Un décret en cours de rédaction par le Gouvernement envisage de réintégrer les apprentis et les salariés en contrat de professionnalisation dans le calcul des effectifs des entreprises.

Si ce décret est pris, il va créer une véritable taxe sur l’apprentissage, au mépris des promesses du Gouvernement de baisser les impôts des entreprises et de lutter contre le chômage des jeunes.

Ce décret entraînera en effet mécaniquement le franchissement de seuils sociaux pour de très nombreuses TPE et PME, qui se verront imposer des contraintes nouvelles et des surcoûts supplémentaires. Dans les Pays de la Loire, 77% des employeurs d’apprentis sont des entreprises de moins de 20 salariés. Les effets de ce décret seront donc particulièrement néfastes pour notre économie régionale.
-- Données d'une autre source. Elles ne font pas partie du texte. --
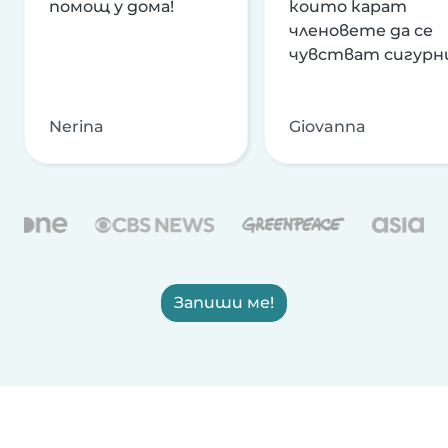
помощ у дома!
които карат
членовете да се
чувстват сигурн
Nerina
Giovanna
Запиши ме!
Cette mesure va donc contraindre nombre de chefs d’entreprises à renoncer à recruter des apprentis. Deux jours après l’annonce des chiffres catastrophiques du chômage, et notamment celui des moins de 25 ans qui augmente de 2,3%, ce projet serait un nouveau coup porté à l’apprentissage, qui est pourtant l’un des leviers les plus efficaces pour l’emploi des jeunes.

Je demande donc au Gouvernement de renoncer à ce projet et de se battre, aux côtés des régions, pour l’emploi des jeunes et la compétitivité de nos entreprises.